Transcribe exactly the lines from the top of the records below through the line that holds "была создана в 1994 г. и занимается", both included, with no pictures.

____

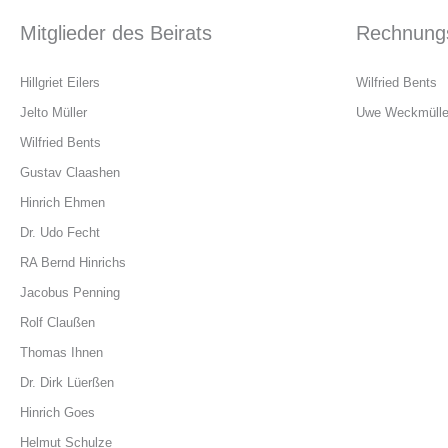
Mitglieder des Beirats
Rechnungs
Hillgriet Eilers
Wilfried Bents
Jelto Müller
Uwe Weckmülle
Wilfried Bents
Gustav Claashen
Hinrich Ehmen
Dr. Udo Fecht
RA Bernd Hinrichs
Jacobus Penning
Rolf Claußen
Thomas Ihnen
Dr. Dirk Lüerßen
Hinrich Goes
Helmut Schulze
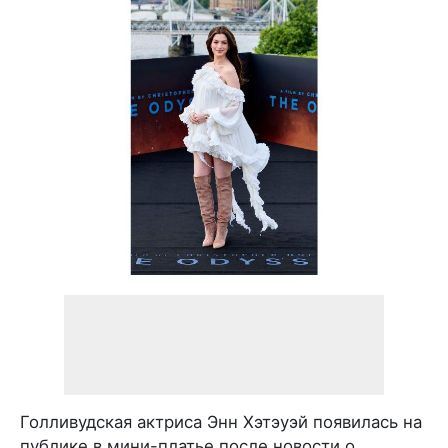
Голливудская актриса Энн Хэтэуэй появилась на
публике в мини-платье после новости о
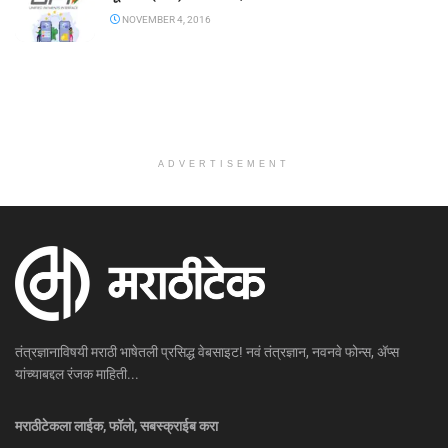
NOVEMBER 4, 2016
ADVERTISEMENT
तंत्रज्ञानाविषयी मराठी भाषेतली प्रसिद्ध वेबसाइट! नवं तंत्रज्ञान, नवनवे फोन्स, ॲप्स
यांच्याबद्दल रंजक माहिती...
मराठीटेकला लाईक, फॉलो, सबस्क्राईब करा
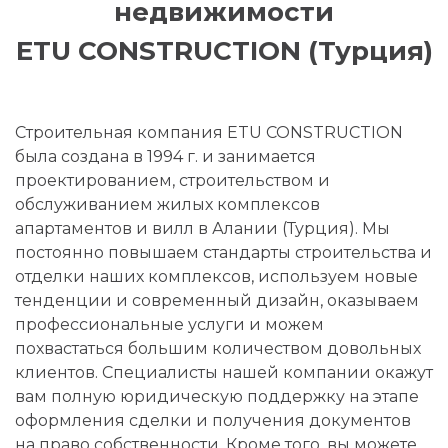
недвижимости
ETU CONSTRUCTION (Турция)
Строительная компания ETU CONSTRUCTION
была создана в 1994 г. и занимается
проектированием, строительством и
обслуживанием жилых комплексов
апартаментов и вилл в Алании (Турция). Мы
постоянно повышаем стандарты строительства и
отделки наших комплексов, используем новые
тенденции и современный дизайн, оказываем
профессиональные услуги и можем
похвастаться большим количеством довольных
клиентов. Специалисты нашей компании окажут
вам полную юридическую поддержку на этапе
оформления сделки и получения документов
на право собственности. Кроме того, вы можете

____

Answer section:
Mitglieder des Beirats
Rechnungs
Hillgriet Eilers
Wilfried Bents
Jelto Müller
Uwe Weckmülle
Wilfried Bents
Gustav Claashen
Hinrich Ehmen
Dr. Udo Fecht
RA Bernd Hinrichs
Jacobus Penning
Rolf Claußen
Thomas Ihnen
Dr. Dirk Lüerßen
Hinrich Goes
Helmut Schulze
Голливудская актриса Энн Хэтэуэй появилась на
публике в мини-платье после новости о
NOVEMBER 4, 2016
ADVERTISEMENT
तंत्रज्ञानाविषयी मराठी भाषेतली प्रसिद्ध वेबसाइट! नवं तंत्रज्ञान, नवनवे फोन्स, ॲप्स
यांच्याबद्दल रंजक माहिती...
मराठीटेकला लाईक, फॉलो, सबस्क्राईब करा
недвижимости
ETU CONSTRUCTION (Турция)
Строительная компания ETU CONSTRUCTION
была создана в 1994 г. и занимается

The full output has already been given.